False, although I would if I could.
TPBM missed a big show last week and so is going to sneak a few plants from eBay this week.


----------



## eteson (Jun 13, 2013)

False, I missed a show, but Ebay does not work in my country.
TPBM has discovered in bud a plant that was reluctant to bloom for more than four years.


----------



## cnycharles (Jun 20, 2013)

congrats, but false I think

tpbm has seen and heard meadowlarks and bobolinks in the fields around their apartment (first time)


----------



## NYEric (Jun 20, 2013)

IDK, so false.
TPBM is buying a vintage Schwinn Stingray tomorrow to fix up and ride!


----------



## nikv (Jun 20, 2013)

False, why would I buy one when I still have one from 1968 in my mother's garage? It has the slick tire and cool u-shaped handlebars! My nephew keeps threatening to steal ilt, though.

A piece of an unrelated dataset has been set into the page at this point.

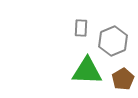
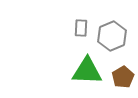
gray hexagon: moved 1 px left, 5 px up
brown pentagon: moved 2 px up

TPBM is travelling overseas on holiday in two weeks and can't wait!


----------



## likespaphs (Jun 24, 2013)

false but have fun!


tpbm can't get the George Michael song Freedom 90 out of his/her head


----------



## Clark (Jun 25, 2013)

not this week. false

tpbm is sweaty right now.


----------



## cnycharles (Jun 25, 2013)

Yes

Tpbm experienced a doozy of a thunderstorm about this time yesterday 
(and sees a whole line of them including severe warnings heading their way through western Pennsylvania as they type)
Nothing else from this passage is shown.